Stored data entries
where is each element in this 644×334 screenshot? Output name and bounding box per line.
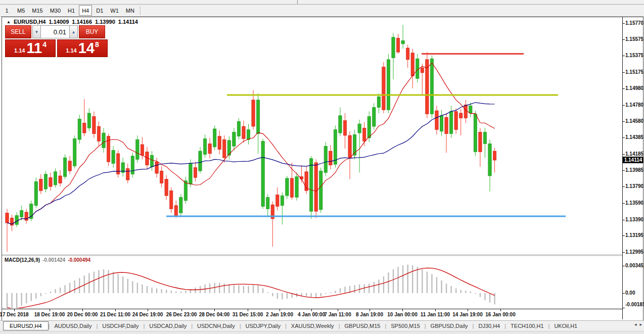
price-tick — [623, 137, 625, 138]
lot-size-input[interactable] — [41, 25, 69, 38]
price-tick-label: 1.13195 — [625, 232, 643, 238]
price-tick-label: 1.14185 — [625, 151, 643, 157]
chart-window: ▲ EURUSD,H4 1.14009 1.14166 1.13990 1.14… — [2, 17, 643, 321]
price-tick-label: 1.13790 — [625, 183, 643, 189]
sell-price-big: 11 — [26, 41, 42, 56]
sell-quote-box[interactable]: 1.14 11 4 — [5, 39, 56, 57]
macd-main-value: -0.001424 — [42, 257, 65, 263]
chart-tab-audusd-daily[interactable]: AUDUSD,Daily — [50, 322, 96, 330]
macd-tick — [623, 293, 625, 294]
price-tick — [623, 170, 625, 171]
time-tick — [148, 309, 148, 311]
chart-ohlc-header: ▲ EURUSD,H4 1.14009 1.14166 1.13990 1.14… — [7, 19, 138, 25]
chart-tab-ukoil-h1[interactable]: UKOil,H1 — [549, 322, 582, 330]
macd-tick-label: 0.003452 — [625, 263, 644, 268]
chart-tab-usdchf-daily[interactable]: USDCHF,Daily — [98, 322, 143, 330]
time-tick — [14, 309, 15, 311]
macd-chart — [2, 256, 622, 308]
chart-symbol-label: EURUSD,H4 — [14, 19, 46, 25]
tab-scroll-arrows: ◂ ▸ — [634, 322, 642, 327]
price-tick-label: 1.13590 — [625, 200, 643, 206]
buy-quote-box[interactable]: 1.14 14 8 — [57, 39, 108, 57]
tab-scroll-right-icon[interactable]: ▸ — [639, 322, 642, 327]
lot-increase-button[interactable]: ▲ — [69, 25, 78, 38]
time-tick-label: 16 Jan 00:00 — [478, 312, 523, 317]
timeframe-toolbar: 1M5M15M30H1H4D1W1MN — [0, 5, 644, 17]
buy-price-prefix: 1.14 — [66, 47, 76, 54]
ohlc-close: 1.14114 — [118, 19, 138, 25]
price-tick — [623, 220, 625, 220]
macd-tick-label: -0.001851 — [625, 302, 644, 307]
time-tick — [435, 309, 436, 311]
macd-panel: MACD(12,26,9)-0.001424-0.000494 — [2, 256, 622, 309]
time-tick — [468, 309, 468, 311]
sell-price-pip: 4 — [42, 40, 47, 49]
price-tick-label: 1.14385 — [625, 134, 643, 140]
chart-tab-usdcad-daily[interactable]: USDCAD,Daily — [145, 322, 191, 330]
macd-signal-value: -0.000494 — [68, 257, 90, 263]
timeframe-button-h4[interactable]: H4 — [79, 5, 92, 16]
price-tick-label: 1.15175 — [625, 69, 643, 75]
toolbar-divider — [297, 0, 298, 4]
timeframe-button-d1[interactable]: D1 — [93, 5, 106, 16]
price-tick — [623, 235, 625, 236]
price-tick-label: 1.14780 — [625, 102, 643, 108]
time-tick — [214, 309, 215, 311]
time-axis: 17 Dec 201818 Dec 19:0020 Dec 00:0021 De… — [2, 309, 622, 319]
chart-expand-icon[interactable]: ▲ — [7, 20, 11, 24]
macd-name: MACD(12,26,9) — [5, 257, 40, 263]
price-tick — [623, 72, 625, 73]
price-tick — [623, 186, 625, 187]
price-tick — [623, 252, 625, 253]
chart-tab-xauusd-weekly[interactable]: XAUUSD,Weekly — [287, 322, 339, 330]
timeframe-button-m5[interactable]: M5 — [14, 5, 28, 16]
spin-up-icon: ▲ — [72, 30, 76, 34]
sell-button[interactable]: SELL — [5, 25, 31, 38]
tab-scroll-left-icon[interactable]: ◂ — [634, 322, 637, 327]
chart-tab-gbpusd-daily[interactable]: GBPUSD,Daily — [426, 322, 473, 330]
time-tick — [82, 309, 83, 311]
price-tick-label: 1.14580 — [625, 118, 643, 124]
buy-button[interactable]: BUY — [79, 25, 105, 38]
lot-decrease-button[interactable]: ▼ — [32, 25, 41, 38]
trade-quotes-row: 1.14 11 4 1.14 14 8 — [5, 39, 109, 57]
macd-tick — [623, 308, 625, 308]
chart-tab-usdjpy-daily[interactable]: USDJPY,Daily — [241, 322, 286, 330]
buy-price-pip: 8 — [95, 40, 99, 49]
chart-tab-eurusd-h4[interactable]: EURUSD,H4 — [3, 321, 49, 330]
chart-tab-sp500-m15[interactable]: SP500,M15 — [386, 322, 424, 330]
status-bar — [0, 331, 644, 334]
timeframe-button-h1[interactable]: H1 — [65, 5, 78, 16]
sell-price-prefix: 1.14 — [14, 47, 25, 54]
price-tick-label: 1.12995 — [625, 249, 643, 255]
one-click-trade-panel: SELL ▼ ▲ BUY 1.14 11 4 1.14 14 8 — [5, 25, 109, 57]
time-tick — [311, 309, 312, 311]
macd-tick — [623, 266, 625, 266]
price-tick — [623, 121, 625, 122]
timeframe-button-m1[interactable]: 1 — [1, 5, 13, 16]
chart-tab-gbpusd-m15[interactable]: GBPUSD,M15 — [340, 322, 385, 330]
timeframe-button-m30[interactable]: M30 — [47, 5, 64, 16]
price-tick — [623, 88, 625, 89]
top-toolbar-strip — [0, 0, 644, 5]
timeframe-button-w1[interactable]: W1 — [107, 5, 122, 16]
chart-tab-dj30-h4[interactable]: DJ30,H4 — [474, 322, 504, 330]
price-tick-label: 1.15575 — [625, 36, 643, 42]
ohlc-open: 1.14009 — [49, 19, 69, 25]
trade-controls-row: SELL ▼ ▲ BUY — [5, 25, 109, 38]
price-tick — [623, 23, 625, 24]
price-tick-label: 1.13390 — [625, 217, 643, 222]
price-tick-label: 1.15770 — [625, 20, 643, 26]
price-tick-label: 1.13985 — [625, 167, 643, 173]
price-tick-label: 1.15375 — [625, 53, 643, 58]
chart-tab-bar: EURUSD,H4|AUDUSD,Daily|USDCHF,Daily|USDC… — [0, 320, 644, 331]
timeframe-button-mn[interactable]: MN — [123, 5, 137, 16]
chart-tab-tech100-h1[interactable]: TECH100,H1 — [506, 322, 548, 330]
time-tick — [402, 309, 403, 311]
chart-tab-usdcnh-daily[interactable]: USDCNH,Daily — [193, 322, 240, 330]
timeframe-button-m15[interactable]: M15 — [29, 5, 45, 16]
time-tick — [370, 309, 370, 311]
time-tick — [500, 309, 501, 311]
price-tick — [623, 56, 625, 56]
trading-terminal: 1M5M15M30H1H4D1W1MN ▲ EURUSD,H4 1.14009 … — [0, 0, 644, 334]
==
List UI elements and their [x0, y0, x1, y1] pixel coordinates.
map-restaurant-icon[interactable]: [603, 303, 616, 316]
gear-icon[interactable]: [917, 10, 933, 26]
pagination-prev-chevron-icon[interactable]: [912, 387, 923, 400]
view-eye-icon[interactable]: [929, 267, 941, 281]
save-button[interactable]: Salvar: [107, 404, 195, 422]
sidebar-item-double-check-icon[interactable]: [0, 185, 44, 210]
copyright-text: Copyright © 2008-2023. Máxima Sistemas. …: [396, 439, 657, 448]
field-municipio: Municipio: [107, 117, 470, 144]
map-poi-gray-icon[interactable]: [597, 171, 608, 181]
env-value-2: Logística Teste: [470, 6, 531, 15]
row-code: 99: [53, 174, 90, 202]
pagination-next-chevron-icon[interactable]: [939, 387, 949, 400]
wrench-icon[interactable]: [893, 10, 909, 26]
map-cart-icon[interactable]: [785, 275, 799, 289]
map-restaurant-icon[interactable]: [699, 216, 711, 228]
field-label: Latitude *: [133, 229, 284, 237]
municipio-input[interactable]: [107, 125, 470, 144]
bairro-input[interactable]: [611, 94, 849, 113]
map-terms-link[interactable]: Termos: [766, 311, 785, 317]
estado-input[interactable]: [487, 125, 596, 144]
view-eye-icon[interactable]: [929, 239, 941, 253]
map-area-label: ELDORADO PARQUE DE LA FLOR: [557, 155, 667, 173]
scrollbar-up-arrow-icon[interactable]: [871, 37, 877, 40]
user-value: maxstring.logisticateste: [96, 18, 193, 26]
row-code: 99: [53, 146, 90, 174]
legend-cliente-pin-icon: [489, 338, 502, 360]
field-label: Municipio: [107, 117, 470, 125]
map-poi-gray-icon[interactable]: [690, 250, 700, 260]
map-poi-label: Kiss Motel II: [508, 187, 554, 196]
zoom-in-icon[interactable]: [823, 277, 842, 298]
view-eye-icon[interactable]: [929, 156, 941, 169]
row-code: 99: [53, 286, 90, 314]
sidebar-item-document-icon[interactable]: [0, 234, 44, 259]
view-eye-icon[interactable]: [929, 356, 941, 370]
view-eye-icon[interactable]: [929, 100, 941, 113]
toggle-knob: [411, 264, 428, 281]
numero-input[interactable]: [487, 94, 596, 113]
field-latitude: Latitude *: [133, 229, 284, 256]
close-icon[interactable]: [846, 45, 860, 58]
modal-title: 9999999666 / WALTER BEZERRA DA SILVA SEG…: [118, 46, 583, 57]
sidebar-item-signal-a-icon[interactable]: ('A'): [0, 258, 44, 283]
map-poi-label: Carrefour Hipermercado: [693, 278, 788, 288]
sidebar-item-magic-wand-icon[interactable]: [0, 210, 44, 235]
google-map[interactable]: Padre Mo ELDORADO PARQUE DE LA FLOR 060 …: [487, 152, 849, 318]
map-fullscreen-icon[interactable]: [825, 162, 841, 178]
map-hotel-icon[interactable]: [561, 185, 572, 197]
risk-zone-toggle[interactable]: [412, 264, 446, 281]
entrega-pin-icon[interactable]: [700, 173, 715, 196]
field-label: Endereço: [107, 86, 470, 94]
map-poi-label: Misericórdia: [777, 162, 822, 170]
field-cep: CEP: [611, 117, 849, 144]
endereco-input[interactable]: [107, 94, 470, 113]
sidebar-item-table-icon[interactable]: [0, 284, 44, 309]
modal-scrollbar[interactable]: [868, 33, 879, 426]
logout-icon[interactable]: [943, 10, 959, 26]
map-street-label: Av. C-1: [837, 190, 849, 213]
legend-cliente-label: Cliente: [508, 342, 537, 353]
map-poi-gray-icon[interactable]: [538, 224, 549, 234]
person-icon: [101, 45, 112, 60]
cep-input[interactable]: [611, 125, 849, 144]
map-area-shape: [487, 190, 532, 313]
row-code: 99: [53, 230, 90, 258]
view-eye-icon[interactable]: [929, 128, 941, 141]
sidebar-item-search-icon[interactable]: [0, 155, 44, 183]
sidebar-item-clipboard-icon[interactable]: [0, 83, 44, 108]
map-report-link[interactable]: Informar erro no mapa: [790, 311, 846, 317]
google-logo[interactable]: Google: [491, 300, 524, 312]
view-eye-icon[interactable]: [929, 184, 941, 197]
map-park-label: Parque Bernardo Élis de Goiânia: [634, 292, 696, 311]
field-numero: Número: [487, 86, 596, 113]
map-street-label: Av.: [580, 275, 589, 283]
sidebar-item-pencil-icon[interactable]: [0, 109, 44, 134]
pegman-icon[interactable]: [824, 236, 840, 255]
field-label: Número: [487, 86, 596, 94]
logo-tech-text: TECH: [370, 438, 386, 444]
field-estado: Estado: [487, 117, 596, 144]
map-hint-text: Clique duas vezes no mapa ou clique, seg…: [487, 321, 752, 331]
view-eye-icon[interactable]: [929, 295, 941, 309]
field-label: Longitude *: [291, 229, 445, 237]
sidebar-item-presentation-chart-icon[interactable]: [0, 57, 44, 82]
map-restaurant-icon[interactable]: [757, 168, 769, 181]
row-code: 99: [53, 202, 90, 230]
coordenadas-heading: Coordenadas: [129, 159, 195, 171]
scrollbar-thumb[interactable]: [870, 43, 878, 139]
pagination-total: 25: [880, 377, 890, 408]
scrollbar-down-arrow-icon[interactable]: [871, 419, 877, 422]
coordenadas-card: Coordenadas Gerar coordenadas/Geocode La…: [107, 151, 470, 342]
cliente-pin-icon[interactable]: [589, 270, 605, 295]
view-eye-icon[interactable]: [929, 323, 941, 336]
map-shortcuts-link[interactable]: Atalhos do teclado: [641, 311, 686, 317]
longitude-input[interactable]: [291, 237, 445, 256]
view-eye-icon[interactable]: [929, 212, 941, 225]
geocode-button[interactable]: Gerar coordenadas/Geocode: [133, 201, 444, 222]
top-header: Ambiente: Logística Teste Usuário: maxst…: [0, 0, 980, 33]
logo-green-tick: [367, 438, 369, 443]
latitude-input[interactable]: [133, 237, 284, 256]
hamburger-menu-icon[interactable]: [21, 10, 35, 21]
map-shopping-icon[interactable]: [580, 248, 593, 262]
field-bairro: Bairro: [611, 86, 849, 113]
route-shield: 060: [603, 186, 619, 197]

■ WHAT THE EXERCISE ASKS:
Would you tally the lines above that include "restaurant" and reply with only the total?

■ WRITTEN SOLUTION:
3